Data supplied:
↓↓↓

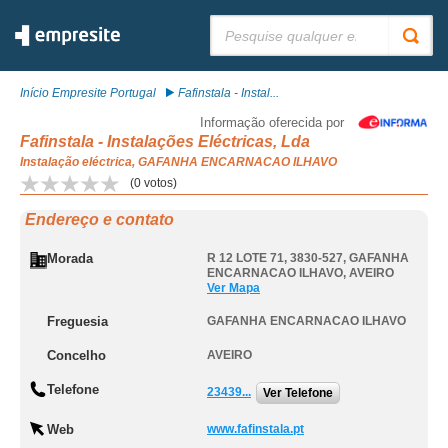
Pesquisar:
Início Empresite Portugal
Fafinstala - Instal...
Informação oferecida por
Fafinstala - Instalações Eléctricas, Lda
Instalação eléctrica, GAFANHA ENCARNACAO ILHAVO
(
0
votos)
Endereço e contato
Morada
R 12 LOTE 71, 3830-527
,
GAFANHA
ENCARNACAO ILHAVO
,
AVEIRO
Ver Mapa
Freguesia
GAFANHA ENCARNACAO ILHAVO
Concelho
AVEIRO
Telefone
23439...
Ver Telefone
Web
www.fafinstala.pt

↑↑↑

Exercise brief: Please repeat all of the entries above word for word, but drop any pictures.

Written response:
Pesquisar:
Início Empresite Portugal
Fafinstala - Instal...
Informação oferecida por
Fafinstala - Instalações Eléctricas, Lda
Instalação eléctrica, GAFANHA ENCARNACAO ILHAVO
(
0
votos)
Endereço e contato
Morada
R 12 LOTE 71, 3830-527
,
GAFANHA
ENCARNACAO ILHAVO
,
AVEIRO
Ver Mapa
Freguesia
GAFANHA ENCARNACAO ILHAVO
Concelho
AVEIRO
Telefone
23439...
Ver Telefone
Web
www.fafinstala.pt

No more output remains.